───── INPUT ─────
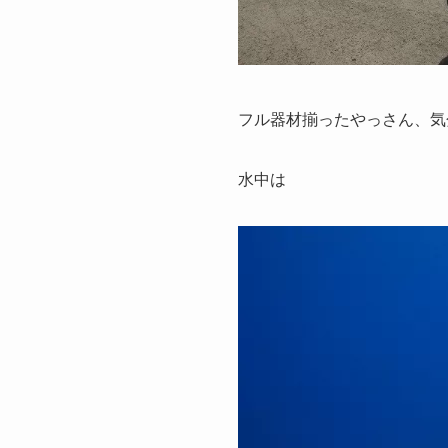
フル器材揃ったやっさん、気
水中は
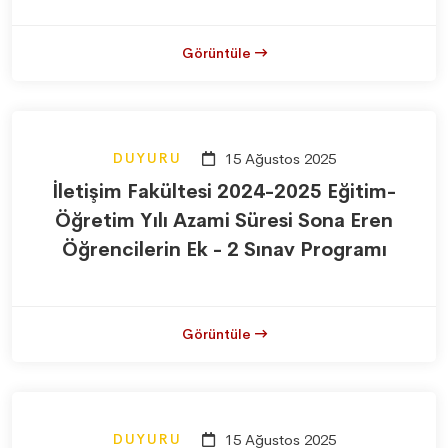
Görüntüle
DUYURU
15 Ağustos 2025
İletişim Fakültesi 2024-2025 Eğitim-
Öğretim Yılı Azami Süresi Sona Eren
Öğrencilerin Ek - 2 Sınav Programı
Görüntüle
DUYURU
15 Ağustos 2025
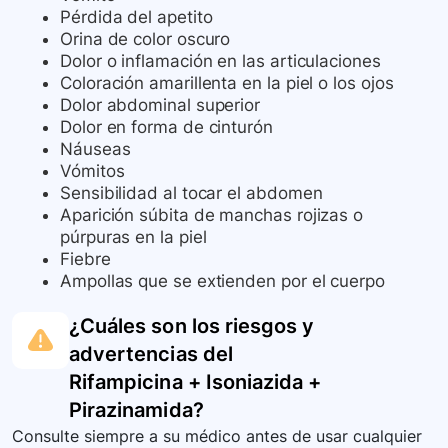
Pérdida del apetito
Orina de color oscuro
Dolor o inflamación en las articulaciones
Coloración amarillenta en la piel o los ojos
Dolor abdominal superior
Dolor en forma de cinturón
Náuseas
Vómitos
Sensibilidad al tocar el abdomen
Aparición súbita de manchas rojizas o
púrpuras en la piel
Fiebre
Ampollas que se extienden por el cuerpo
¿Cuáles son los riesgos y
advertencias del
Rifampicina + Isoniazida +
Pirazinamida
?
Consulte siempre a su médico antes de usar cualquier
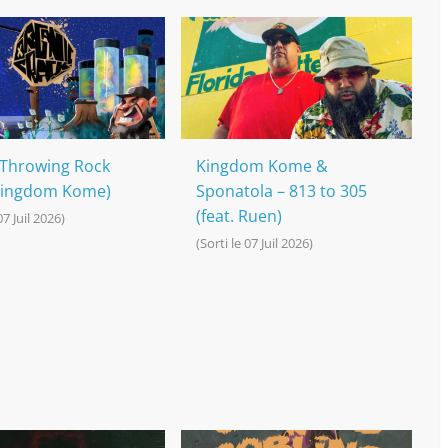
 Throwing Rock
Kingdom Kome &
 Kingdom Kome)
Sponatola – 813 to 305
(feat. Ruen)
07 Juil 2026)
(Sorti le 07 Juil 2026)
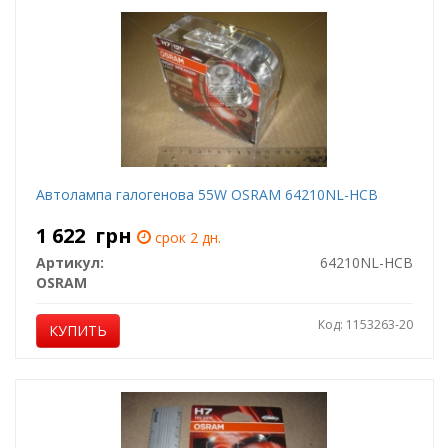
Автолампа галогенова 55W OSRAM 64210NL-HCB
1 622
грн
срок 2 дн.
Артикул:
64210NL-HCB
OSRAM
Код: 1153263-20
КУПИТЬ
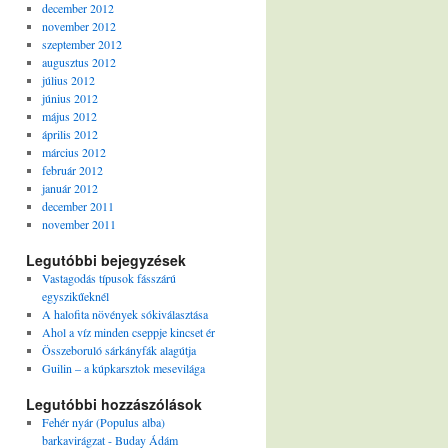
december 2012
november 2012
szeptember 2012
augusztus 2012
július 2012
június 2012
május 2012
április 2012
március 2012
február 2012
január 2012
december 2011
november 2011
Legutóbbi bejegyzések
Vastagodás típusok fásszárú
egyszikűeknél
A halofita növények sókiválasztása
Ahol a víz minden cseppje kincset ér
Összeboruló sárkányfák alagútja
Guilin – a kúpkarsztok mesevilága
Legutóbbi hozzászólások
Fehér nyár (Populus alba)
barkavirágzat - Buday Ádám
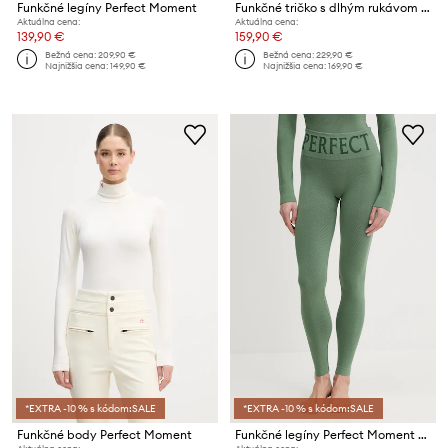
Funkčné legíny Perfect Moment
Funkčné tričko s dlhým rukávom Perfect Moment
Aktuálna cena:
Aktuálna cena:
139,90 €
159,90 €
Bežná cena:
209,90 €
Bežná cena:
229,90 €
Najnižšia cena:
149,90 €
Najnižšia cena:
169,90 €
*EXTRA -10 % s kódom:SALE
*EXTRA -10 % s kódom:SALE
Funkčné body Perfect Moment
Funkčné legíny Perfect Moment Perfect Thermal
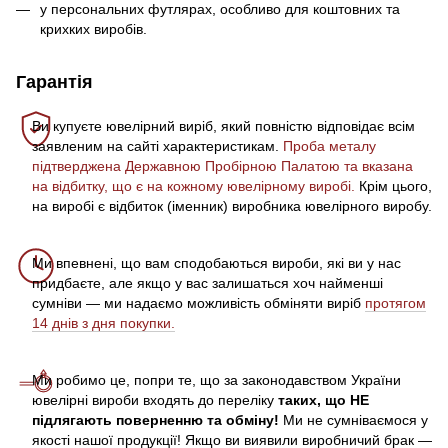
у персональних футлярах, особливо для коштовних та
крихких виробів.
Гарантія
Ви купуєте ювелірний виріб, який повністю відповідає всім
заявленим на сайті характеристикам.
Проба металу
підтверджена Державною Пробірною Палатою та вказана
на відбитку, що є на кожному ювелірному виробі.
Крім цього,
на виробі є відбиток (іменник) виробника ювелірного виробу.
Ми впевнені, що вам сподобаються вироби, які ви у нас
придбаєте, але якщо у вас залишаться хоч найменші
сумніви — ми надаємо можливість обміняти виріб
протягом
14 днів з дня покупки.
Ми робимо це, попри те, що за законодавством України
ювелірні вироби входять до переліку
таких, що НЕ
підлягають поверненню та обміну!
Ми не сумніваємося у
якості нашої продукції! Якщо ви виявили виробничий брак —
─────
* **INSTRUCTIONS TO FOLLOW**: Each line from the one that holds "január 2012" through the end of the entries must be returned exactly, while any pictures stay out.

* **TASK RESPONSE**:
január 2012
december 2011
november 2011
Legutóbbi bejegyzések
Vastagodás típusok fásszárú
egyszikűeknél
A halofita növények sókiválasztása
Ahol a víz minden cseppje kincset ér
Összeboruló sárkányfák alagútja
Guilin – a kúpkarsztok mesevilága
Legutóbbi hozzászólások
Fehér nyár (Populus alba)
barkavirágzat - Buday Ádám
Funkčné legíny Perfect Moment
Funkčné tričko s dlhým rukávom Perfect Moment
Aktuálna cena:
Aktuálna cena:
139,90 €
159,90 €
Bežná cena:
209,90 €
Bežná cena:
229,90 €
Najnižšia cena:
149,90 €
Najnižšia cena:
169,90 €
*EXTRA -10 % s kódom:SALE
*EXTRA -10 % s kódom:SALE
Funkčné body Perfect Moment
Funkčné legíny Perfect Moment Perfect Thermal
у персональних футлярах, особливо для коштовних та
крихких виробів.
Гарантія
Ви купуєте ювелірний виріб, який повністю відповідає всім
заявленим на сайті характеристикам.
Проба металу
підтверджена Державною Пробірною Палатою та вказана
на відбитку, що є на кожному ювелірному виробі.
Крім цього,
на виробі є відбиток (іменник) виробника ювелірного виробу.
Ми впевнені, що вам сподобаються вироби, які ви у нас
придбаєте, але якщо у вас залишаться хоч найменші
сумніви — ми надаємо можливість обміняти виріб
протягом
14 днів з дня покупки.
Ми робимо це, попри те, що за законодавством України
ювелірні вироби входять до переліку
таких, що НЕ
підлягають поверненню та обміну!
Ми не сумніваємося у
якості нашої продукції! Якщо ви виявили виробничий брак —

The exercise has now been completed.